The development at the start of the film becomes clear as the drive continues. Jo, who acts tough and in charge, carries a gun, and has apparently been involved in dodgy business previously with the oil company boss, is not initially given one of the driving jobs. However, he goes off with the man who is, and then this man never shows up. Jo shows up instead, to ‘see them off’. The audience knows he wanted the job, and the implication is that he has killed the other man to get it.
As the drive continues, it is soon obvious that Jo is losing his nerve. He says he is feeling ill, but it’s actually fear that is making him shaky. He has been in a superior position to Mario, who looks up to him, but now the tables are turned, and Mario is the one in control. There is a scene towards the end, where the truck, driven by Mario, runs over Jo, smashing his leg. The scene is a horrific and gripping one, and both Montand and Charles Vanel as Jo give intense and brilliant performances. During the final part of the drive night has fallen again. The light on the men now shows both covered in oil, and Mario holding Jo against him as he drives. Mario’s face is in shock, and Jo is dying. (Spoiler – He dies before Mario reaches the oilfield.) The acting here is just marvellous.

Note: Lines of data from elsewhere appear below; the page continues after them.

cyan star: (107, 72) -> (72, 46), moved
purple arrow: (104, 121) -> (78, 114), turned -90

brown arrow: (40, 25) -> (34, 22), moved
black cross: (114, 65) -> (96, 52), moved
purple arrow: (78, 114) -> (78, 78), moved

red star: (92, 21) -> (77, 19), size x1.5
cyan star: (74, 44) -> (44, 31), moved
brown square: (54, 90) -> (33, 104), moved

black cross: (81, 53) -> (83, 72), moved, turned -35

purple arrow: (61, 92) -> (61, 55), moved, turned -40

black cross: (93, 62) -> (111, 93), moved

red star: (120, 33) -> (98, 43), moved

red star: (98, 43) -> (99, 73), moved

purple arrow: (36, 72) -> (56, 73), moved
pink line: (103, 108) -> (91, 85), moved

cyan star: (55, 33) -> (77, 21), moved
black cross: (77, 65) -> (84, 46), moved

(Spoiler alert). The decision to put the fate of the second truck off camera is an interesting one. These two characters, Luigi and Bimba, are depicted just as much, and we see and understand about them during the film. Luigi is a builder, and has been told in the early part of the film that the concrete dust in his lungs will kill him if he does not get out of building. Bimba, we learn during the drive, was taken prisoner by the Nazis during the war and was in forced labour. They, too, have many near misses. But when the truck is destroyed, the audience doesn’t know what happened. Mario and Jo see an explosion in the distance, and that is that. I have to admit, I did wonder why the director decided on doing this, but I think the idea was that the explosives could go at any time. It didn’t take a dangerous situation or incident to cause a problem, just a small bump in the road could do it. Basically, the director is reminding the audience with this that the entire drive is dangerous, every moment, not just the potholes, rotten timber, rocks in the road and so on. I thought this made the story more real.
“Le Salaire de la Peur” is, in my opinion, an excellent thriller. The story is not complicated, but the director and cast take the audience right into the action. We feel as if we are in the trucks, wincing along with the drivers at every small bump, wondering if we will survive. It is tense, and stressful, and really good. I strongly recommend this.